[Given information — start]

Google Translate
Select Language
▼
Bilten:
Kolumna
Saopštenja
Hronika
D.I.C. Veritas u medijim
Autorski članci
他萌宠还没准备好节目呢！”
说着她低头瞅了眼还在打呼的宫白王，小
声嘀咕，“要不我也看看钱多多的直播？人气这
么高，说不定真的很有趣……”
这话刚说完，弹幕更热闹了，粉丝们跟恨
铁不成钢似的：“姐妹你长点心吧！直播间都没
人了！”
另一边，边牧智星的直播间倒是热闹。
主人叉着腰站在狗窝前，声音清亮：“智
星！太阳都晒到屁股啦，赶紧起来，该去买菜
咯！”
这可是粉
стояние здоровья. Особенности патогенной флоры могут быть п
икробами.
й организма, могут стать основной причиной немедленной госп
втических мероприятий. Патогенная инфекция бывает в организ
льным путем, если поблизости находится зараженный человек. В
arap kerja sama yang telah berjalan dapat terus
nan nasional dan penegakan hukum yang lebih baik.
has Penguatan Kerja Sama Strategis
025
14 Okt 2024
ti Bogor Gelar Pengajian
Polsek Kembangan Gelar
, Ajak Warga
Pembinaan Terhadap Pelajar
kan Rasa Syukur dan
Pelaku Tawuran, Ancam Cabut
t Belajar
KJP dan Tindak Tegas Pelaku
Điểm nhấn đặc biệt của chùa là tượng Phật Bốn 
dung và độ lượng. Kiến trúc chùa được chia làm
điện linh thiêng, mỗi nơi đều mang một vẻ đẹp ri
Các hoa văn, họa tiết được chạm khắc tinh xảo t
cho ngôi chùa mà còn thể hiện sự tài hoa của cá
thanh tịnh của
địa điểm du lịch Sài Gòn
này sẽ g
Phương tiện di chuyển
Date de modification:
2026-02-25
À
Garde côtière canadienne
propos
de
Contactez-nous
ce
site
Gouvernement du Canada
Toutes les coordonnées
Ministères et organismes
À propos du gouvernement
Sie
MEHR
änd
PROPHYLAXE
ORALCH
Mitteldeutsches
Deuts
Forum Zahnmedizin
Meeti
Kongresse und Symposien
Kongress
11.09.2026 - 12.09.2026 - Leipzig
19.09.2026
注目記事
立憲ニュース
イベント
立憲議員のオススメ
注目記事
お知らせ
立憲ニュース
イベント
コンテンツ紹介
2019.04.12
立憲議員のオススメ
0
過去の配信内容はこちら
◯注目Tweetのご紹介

[Given information — finish]

* _The task_
Could you restate every entry verbatim, please?

* _Reply to the exercise_
Google Translate
Select Language
▼
Bilten:
Kolumna
Saopštenja
Hronika
D.I.C. Veritas u medijim
Autorski članci
他萌宠还没准备好节目呢！”
说着她低头瞅了眼还在打呼的宫白王，小
声嘀咕，“要不我也看看钱多多的直播？人气这
么高，说不定真的很有趣……”
这话刚说完，弹幕更热闹了，粉丝们跟恨
铁不成钢似的：“姐妹你长点心吧！直播间都没
人了！”
另一边，边牧智星的直播间倒是热闹。
主人叉着腰站在狗窝前，声音清亮：“智
星！太阳都晒到屁股啦，赶紧起来，该去买菜
咯！”
这可是粉
стояние здоровья. Особенности патогенной флоры могут быть п
икробами.
й организма, могут стать основной причиной немедленной госп
втических мероприятий. Патогенная инфекция бывает в организ
льным путем, если поблизости находится зараженный человек. В
arap kerja sama yang telah berjalan dapat terus
nan nasional dan penegakan hukum yang lebih baik.
has Penguatan Kerja Sama Strategis
025
14 Okt 2024
ti Bogor Gelar Pengajian
Polsek Kembangan Gelar
, Ajak Warga
Pembinaan Terhadap Pelajar
kan Rasa Syukur dan
Pelaku Tawuran, Ancam Cabut
t Belajar
KJP dan Tindak Tegas Pelaku
Điểm nhấn đặc biệt của chùa là tượng Phật Bốn 
dung và độ lượng. Kiến trúc chùa được chia làm
điện linh thiêng, mỗi nơi đều mang một vẻ đẹp ri
Các hoa văn, họa tiết được chạm khắc tinh xảo t
cho ngôi chùa mà còn thể hiện sự tài hoa của cá
thanh tịnh của
địa điểm du lịch Sài Gòn
này sẽ g
Phương tiện di chuyển
Date de modification:
2026-02-25
À
Garde côtière canadienne
propos
de
Contactez-nous
ce
site
Gouvernement du Canada
Toutes les coordonnées
Ministères et organismes
À propos du gouvernement
Sie
MEHR
änd
PROPHYLAXE
ORALCH
Mitteldeutsches
Deuts
Forum Zahnmedizin
Meeti
Kongresse und Symposien
Kongress
11.09.2026 - 12.09.2026 - Leipzig
19.09.2026
注目記事
立憲ニュース
イベント
立憲議員のオススメ
注目記事
お知らせ
立憲ニュース
イベント
コンテンツ紹介
2019.04.12
立憲議員のオススメ
0
過去の配信内容はこちら
◯注目Tweetのご紹介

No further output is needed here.